Indeed, the drama’s particular appeal is its grittily realistic, not-quite-classical approach to Roman history. The city of Rome is not only covered in graffiti, but the walls and pillars are painted in garish colours instead of the clinical, time-bleached white shown in standard cinematic accounts. There is graphic sex and general vulgarity, especially from the uncouth Mark Antony (‘All right, Brutus, old cock?’). Come to think of it, Rome’s vulgarity might be considered educational after all. Take that graffiti: you don’t have to be an accomplished Latin scholar to have a stab at ‘ATIA AMAT OMNES’, or indeed ‘ATIA FELLAT’. Even the full frontal nudity might be considered educational, since we learn about the intimate grooming habits of Roman noblewomen.
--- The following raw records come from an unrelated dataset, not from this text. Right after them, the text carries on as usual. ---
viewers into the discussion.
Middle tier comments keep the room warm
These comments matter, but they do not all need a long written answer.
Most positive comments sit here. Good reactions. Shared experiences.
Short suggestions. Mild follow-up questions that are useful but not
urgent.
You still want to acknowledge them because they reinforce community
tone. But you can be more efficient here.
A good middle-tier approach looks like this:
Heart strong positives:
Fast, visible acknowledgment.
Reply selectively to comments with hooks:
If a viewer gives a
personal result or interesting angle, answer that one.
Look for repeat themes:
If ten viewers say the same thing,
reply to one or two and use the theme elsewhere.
As in I, Claudius, the women of Rome are no shrinking violets, but the scheming of Atia et al is firmly rooted in the political situation of Rome at the time, a troubled republic whose political turmoil is only the surface expression of deeper instability. It is perhaps overambitious of the writers to flag up class conflict in the opening text preamble, though, as inevitably in an eight-part drama the focus is more domestic and courtly. In the second episode, as the men of the 13th Legion steward Mark Antony (a laughably inappropriate ‘People’s Tribune’) through the streets of Rome to the senate to exercise his veto on behalf of Caesar, expecting opposition from supporters of Pompey, things look a bit more West Side Story than The Decline and Fall of the Roman Empire for a moment.

For the most part, though, Rome’s lavish grit is sufficient to hold the drama together, and there is enough historical substance to keep it from getting stupid. Best of all, in the first two episodes at least, there are no noticable smartass references to Tony Blair, George W Bush or the war in Iraq.